The Scoop on Cauliflower and Dark Spots

Since we’ve all had the experience of our cauliflower developing brown or black spots on its pretty white head, and since we have a LOT of new cooks receiving the Cook’n Newsletter, I thought I’d address what these spots mean and what we should do about them. (Maybe some of our more seasoned cooks wonder about this issue as well?)

But first, did you know that the individual tiny nubbies on cauliflower are called CURDS? Me neither. And a group of curds is a floret. This is according to the International Produce Training site. And these folks are my source for the answer to the above question. Here’s their information on cauliflower and those developing dark spots:

“Discolored curds is the most common cauliflower defect you will find. This discoloration is a result of oxidation. The longer the cauliflower is stored, the more likely the curds will oxidize, and discolor. The discoloration will appear in different stages, first appearing as a light tan or brown, then advancing in size and the color will change to a dark brown to black in color.

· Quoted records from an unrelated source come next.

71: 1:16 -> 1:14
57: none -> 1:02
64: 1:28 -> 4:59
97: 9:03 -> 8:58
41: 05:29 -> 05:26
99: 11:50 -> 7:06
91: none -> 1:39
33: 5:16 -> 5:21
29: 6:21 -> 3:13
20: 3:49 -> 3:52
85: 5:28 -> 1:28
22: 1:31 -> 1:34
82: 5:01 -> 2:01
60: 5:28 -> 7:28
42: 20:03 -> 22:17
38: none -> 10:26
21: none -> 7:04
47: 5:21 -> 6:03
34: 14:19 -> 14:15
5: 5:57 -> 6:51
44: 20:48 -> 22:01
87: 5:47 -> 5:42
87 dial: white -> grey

“While the discoloration is harmless, it’s a signal that decay is starting. These spots are eventually accompanied by the cauliflower turning yellow and developing soft, mushy curds.” The Produce Training site also explains that brown spots on cauliflower have likely resulted from moisture or condensation on the cauliflower. Their advice? If the rest of the cauliflower is fine, just scrape these off. OK, good to know. And this is what I’ve always done anyway, but the validation from the pros is always nice.

Now on to another cauliflower-related subject: It’s one of the most versatile vegetables around and is so tasty, when prepared well. But because it’s a cruciferous plant (high sulfur content), it’s easy to mis-cook it.

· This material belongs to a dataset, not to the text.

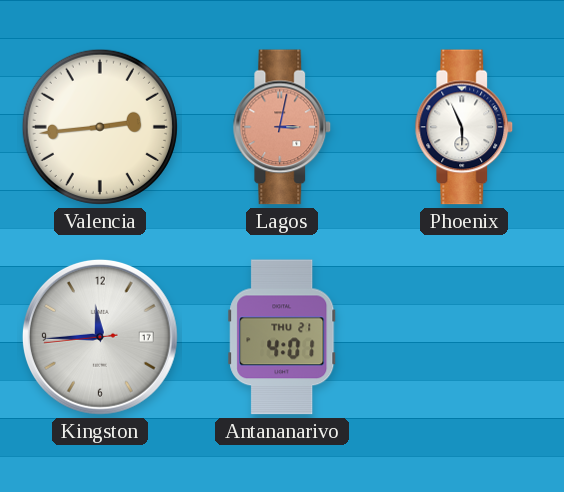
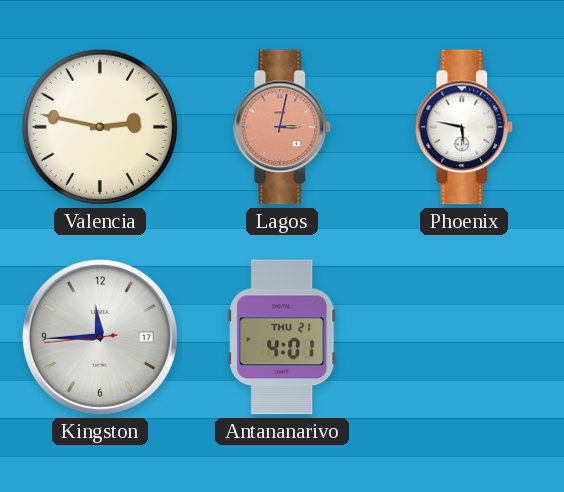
Valencia: 2:44 -> 2:47
Phoenix: 5:56 -> 5:47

There are lots of ways to cook cauliflower—roasting, baking, pan-frying, stir-frying, and steaming. Let’s talk about steaming since this is the most common way of cooking cauliflower, and this is the most common way of mis-cooking it, too. Folks tend to steam it too long and when they do, they end up with a sulfury-smelling mush.

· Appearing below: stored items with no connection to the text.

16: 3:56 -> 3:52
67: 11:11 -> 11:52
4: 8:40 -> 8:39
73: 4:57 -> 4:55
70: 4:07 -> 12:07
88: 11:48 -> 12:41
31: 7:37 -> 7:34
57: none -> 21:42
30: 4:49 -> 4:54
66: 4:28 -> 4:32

Steaming can be done in a pan, in a steamer basket, and in a microwave.

First, the pan: This is a favorite way to steam cauliflower. One dish, real steam, great tasting cauliflower. Bring about 1/4 inch of water to a boil in a large frying pan. Add about 1/2 tsp. salt and trimmed and cleaned cauliflower florets. Cover and steam about 3 minutes for crisp-tender and up to 6 minutes for completely cooked, soft florets. Longer cooking generally results in the above-mentioned mush.

Next, the steamer basket: Bring about an inch of water to a boil in the bottom of a pot into which your steamer basket or insert fits. Put trimmed and cleaned cauliflower florets in the steamer basket, set over the boiling water, cover, and steam until tender to the bite, again about 3 for crisp-tender and up to 6 minutes for fully tender florets.

Last, the microwave: (While this method is certainly quick and convenient, it must be noted, however, that it is more difficult to get vegetables steamed to a precise and even level of done-ness.) Put freshly washed cauliflower florets with water still clinging to them in a large bowl, a small pool of water should form in the bottom of the bowl quite quickly. If you don't see water in the bottom of the bowl, add a tablespoon of water. Cover the bowl with a microwave-safe lid or plate (avoid plastic wrap in microwaves), and cook on high power for 1 minute. Test for tenderness and repeat at 30-second intervals until the cauliflower is steamed to your liking. Cauliflower steamed in a microwave may require a bit of draining or drying depending on how much liquid you used and how powerful your microwave is.

Cooking it right is just the beginning. Let’s talk flavor companions. We all like it in cheese sauce, but have you tried it with pesto? And cooks all over are teaming it up with curry. I love it with fresh garlic. But one of the best flavor combinations we’ve had lately is cauliflower with mint. Delicious!

Finally, as mentioned earlier—cauliflower is so versatile. It makes an incredible replacement for mashed potatoes—mashed cauliflower is divine. And we recently had it breaded and fried—cauliflower fritters was the side dish that won the day. Our hostess said they took her about 30 minutes total to make. She steamed one head of cauliflower (trimmed and cut into small florets) until the florets were very tender, but not mushy. After they cooled she combined them with one egg and mixed in about two tablespoons of flour and some salt (about 1/4 teaspoon). She mashed this all together and formed patties. She fried them in butter.

So don’t let those little brown/black spots deter you—scrape ‘em off . Then however you cook it, cook it right, and have fun experimenting with flavor combinations and cooking techniques!